Development of Side Impact Thoracic Injury Criteria and Their Application to the Modified ES-2 Dummy with Rib Extensions (ES-2re) 2003-22-0010
Forty-two side impact cadaver sled tests were conducted at 24 and 32 km/h impact speeds into rigid and padded walls. The post-mortem human subjects were instrumented with accelerometers on the ribs and spine and chest bands around the thorax and abdomen to characterize their mechanical response during the impact. Load cells at the wall measured the impact force at the level of the thorax, abdomen, pelvis, and lower extremities. The resulting injuries were determined through detailed autopsy and radiography. Rib fractures with or without associated hemo/pneumo thorax or flail chest were the most common injury with severity ranging from AIS=0 to 5. Full and half thorax deflections were computed from the chest band data.
The cadaver test data was analyzed using ANOVA and logistic regression. The age of the subject at the time of death had influence on injury outcome while gender and mass of the subject had little or no influence on injury outcome. Existing side impact injury criteria were evaluated such as Thoracic Trauma Index (TTI), Average Spinal Acceleration (ASA), full and half thorax deflections, chest velocity and viscous criterion, and contact force. The analysis results indicate that maximum normalized average half thorax deflection was the best predictor of AIS≥3 and AIS≥4 thoracic injury. TTI and upper spine accelerations were also good predictors of thoracic injury.

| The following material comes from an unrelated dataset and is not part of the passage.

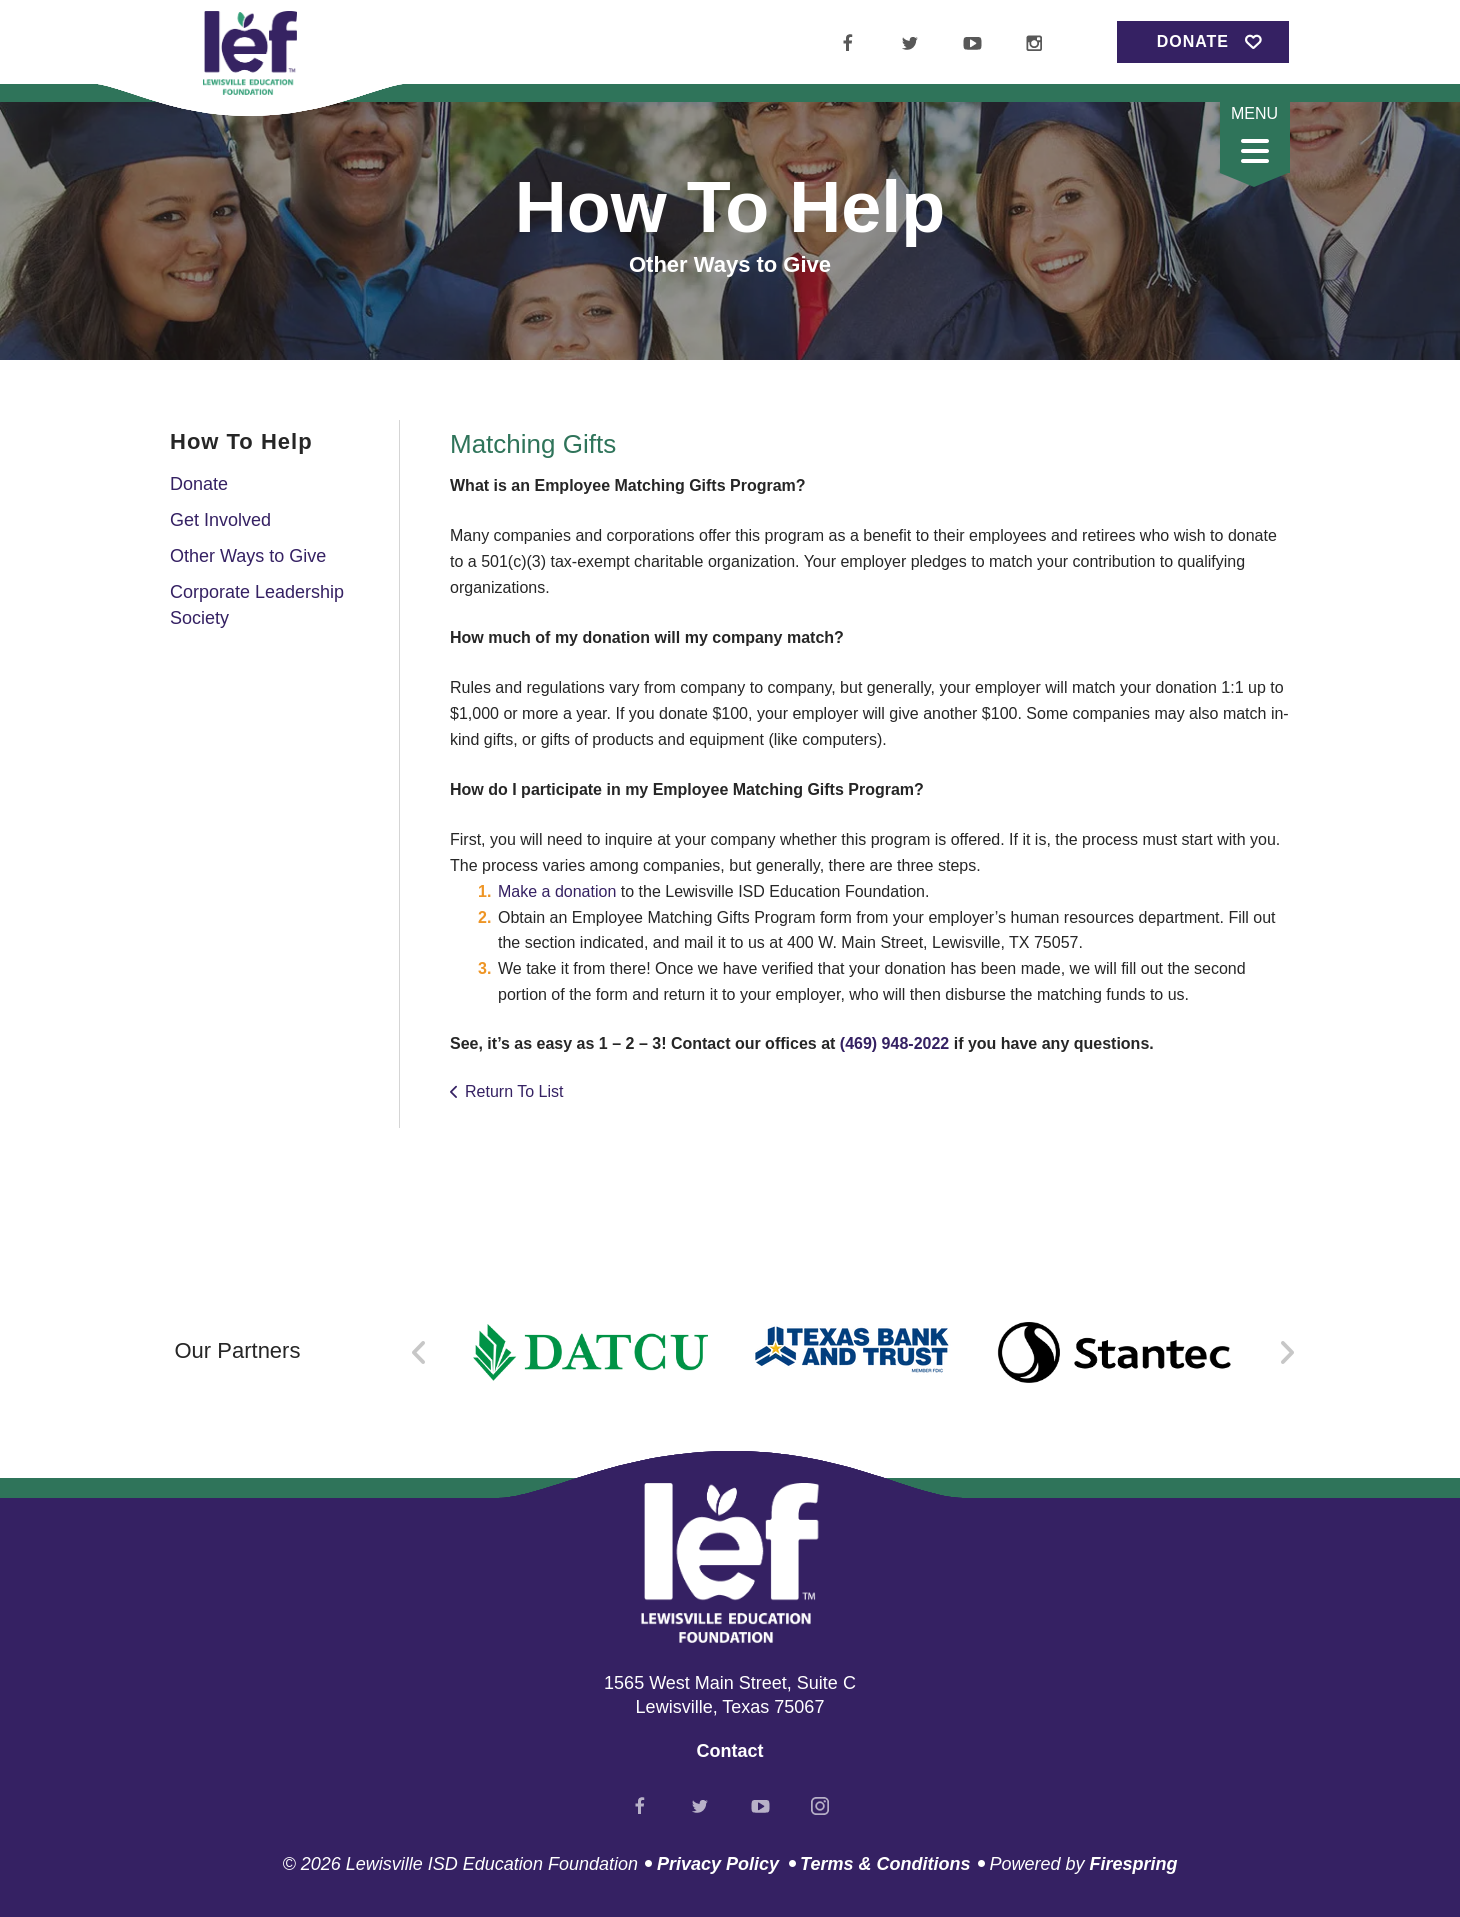 Image resolution: width=1460 pixels, height=1917 pixels. What do you see at coordinates (1193, 41) in the screenshot?
I see `Donate` at bounding box center [1193, 41].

Sixteen side impact sled tests were also conducted with the modified ES-2 dummy with rib extensions (ES-2re) under similar impact conditions as the cadaver tests. The rib extensions were added to the original ES-2 dummy ribs to prevent the “seat grabbing” action of the back plate that was noticed in some side impact vehicle crash tests with the ES-2 dummy. A separate analysis was conducted using the injury response and subject characteristics from the cadaver tests and the physical parameters derived from measurements on the ES-2re dummy in sled tests under similar conditions as the cadaver tests. This analysis provided thoracic injury criteria that could be directly applied to the ES-2re dummy. This analysis indicated subject age to have significant influence on injury outcome. Maximum rib deflection and ASA of the ES-2re were the best predictors of thoracic injury. A 50% risk of AIS≥3 thoracic injury for a 45 year old corresponds to 44 mm (standard error range: 32 to 54 mm) of ES-2re maximum rib deflection and ASA of 46 gs (standard error range: 34-58 gs).